Monday, July 12, 2010

Senate Reform for the Global Economy: part 1

  1. Civilizations and Progress :

Is it not time to awake from the deceitful dream of a golden age, and to adopt as a practical maxim for the direction of our political conduct, that we, as well as the other inhabitants of the globe, are yet remote from the happy empire of perfect wisdom and perfect virtue?” –Alexander Hamilton, Federalist 6

‘Progress’ occurs when the maxims of the political institutions and prevailing sentiments in a given society are aligned with the gradual, often hidden causes of advancement. Alignment occurs once the collective behaviors and beliefs and relations of a society, products of the prevailing economic system, are manifested in the foundation of its bureaucratic structure. When discord between policy and ‘the forces of progress’ prevail, we encounter problems like corruption and despotism; meaning that an understanding of the causes of over-arching societal change are vital if we are to govern effectively.

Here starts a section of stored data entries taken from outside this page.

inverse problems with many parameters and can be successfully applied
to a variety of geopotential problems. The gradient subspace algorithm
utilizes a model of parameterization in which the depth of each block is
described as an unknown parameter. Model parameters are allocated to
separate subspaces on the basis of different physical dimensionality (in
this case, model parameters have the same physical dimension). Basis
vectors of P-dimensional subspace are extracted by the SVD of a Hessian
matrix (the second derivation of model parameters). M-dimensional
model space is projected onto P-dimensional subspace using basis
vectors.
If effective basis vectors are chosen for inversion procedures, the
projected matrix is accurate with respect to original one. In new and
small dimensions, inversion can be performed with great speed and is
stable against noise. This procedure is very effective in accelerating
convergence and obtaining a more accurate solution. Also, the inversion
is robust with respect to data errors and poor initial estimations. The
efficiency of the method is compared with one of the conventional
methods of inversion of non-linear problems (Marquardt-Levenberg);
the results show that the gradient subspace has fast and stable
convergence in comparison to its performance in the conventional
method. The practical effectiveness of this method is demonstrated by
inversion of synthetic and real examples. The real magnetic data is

Karl Marx’s dialectic history is the most insightful conception of civilization given the context of this research because it speaks in the language of economic forces, the forces most at work today. This theory will allow us to identify the relevant issues precipitating congressional inefficiencies. While studying the tendencies of capitalism, Marx developed a theory called “the materialist conception of history.” This theory contends that…

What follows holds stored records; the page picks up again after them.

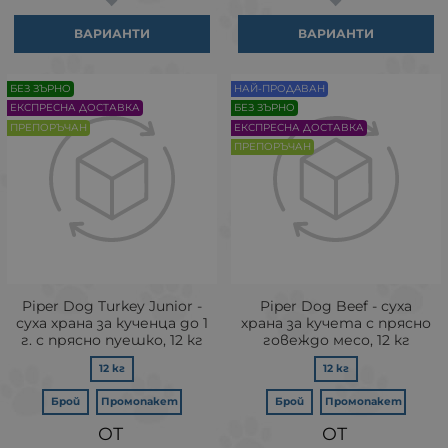
ВАРИАНТИ
ВАРИАНТИ
БЕЗ ЗЪРНО
НАЙ-ПРОДAВАН
ЕКСПРЕСНА ДОСТАВКА
БЕЗ ЗЪРНО
ПРЕПОРЪЧАН
ЕКСПРЕСНА ДОСТАВКА
ПРЕПОРЪЧАН
Piper Dog Turkey Junior -
Piper Dog Beef - суха
суха храна за кученца до 1
храна за кучета с прясно
г. с прясно пуешко, 12 кг
говеждо месо, 12 кг
12 кг
12 кг
Брой
Промопакет
Брой
Промопакет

People in a society, at any given time, have a certain level of productive ability. This depends on their own knowledge and skills, on the technology available to them, and on the bountifulness of the natural environment in which they live. These together are called … ‘productive forces’. Marx alleged that the productive forces determine the way people make their living and, at the same time, the way they relate to one another in producing and exchanging the means of life. These production and exchange relationships are what Marx called ‘the relations of production’. The productive forces plus the relations of production, which Marx referred to as ‘the economic structure of society’, shape the ‘superstructure’ of people’s religious, political, and legal systems and their modes of thought and views of life. That is, people’s material lives determine their ideas and their supporting institutions (Gurley 9).

This implies that “the way people make a living determines their ideas, but these ideas in turn affect the way they make their living” (Gurley 14). Therefore we can assume that…

the economic structure of a society molds its superstructure of social, political, and intellectual life, including sentiments, morality, illusions, modes of thought, principles, and views of life. The superstructure contains the ideas and the systems of authority which support the class structure of that society – that is, the dominant position of the ruling class (Gurley 14).

The superstructure, therefore, “contains not only ideas but also institutions and activities that support the class structure of society- the state, legal institutions, etc…” (Gurley 15). Moreover, Marx asserted, “such development is not imposed on us from the ‘outside’ nor do we simply adapt in passive ways to social change. We, in fact, initiate those changes and, by so doing, make ourselves worthy of the new conditions” (Gurley 12). This implies that that the structure of a state (its governance) cannot change until the economic structure of society necessitates this structural change.

It is, therefore, the coordination of bureaucratic structure with the economic structures of the time that makes any society prosperous and thusly this coordination should be our and every state’s goal.